In 1955, Rummel closed a church for refusing to accept a Black priest. In a 1956 pastoral letter, he declared: “Racial segregation as such is morally wrong and sinful because it is a denial of the unity and solidarity of the human race as conceived by God in the creation of Adam and Eve.” On March 27, 1962, Rummel formally announced the end of segregation in the New Orleans Catholic schools.

As might be expected, his changes were not embraced by the white Catholics who held the evil seed of racism in their hearts. Archbishop Cordileone explains what happened and how Archbishop Rummel dealt with it, writing:

Many White Catholics were furious at this disruption of the long-entrenched segregationist status quo. They staged protests and boycotts. Rummel patiently sent letters urging a conversion of heart, but he was also willing to threaten opponents of desegregation with excommunication.

On April 16, 1962, he followed through, excommunicating a former judge, a well-known writer and a segregationist community organizer. Two of the three later repented and died Catholics in good standing.
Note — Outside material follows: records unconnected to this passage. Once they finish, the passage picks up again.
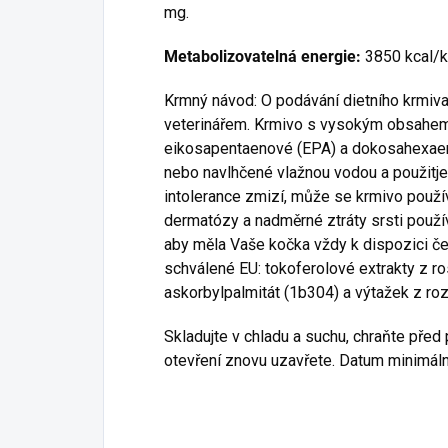
mg.
Metabolizovatelná energie:
3850 kcal/
Krmný návod: O podávání dietního krmiv
veterinářem. Krmivo s vysokým obsahem 
eikosapentaenové (EPA) a dokosahexaen
nebo navlhčené vlažnou vodou a použitje
intolerance zmizí, může se krmivo použív
dermatózy a nadměrné ztráty srsti použív
aby měla Vaše kočka vždy k dispozici če
schválené EU: tokoferolové extrakty z ros
askorbylpalmitát (1b304) a výtažek z ro
Skladujte v chladu a suchu, chraňte pře
otevření znovu uzavřete. Datum minimální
In Chapter 18 of St. Matthew’s gospel, our Lord laid out the logistics and purpose of excommunication. The purpose is that “thou shalt gain thy brother” — or the repentance and salvation of the sinner. Excommunication is not a political tool; It is a final plea for repentance. As Archbishop Cordileone points out, it was successful for two of the three initially recalcitrant racists.

Against that historical example, Archbishop Cordileone asks, “Was that wrong? Was that weaponizing the Eucharist?” And he answers his own question, writing, “No. Rummel recognized that prominent, high-profile public advocacy for racism was scandalous: It violated core Catholic teachings and basic principles of justice, and also led others to sin.”

That Biden, Pelosi, et al. are guilty of violating “core Catholic teachings and basic principles of justice” and are “[leading] others to sin” is beyond question. That they should at least be denied Communion is clear. If, after being denied Communion, they still “will not hear the church,” excommunication is an option.

That Archbishop Cordileone invoked that historical precedent should serve as a stern warning to the Bidens and Pelosis of public life. To paraphrase the archbishop, their “public advocacy for [abortion]” is “scandalous” and “[violates] core Catholic teachings and basic principles of justice, and also [leads] others to sin.”

They are not Catholics in good standing — no matter what the liberal mainstream media keep saying. And if excommunicated, they wouldn’t be Catholics at all. One is left to wonder if they would even notice the difference.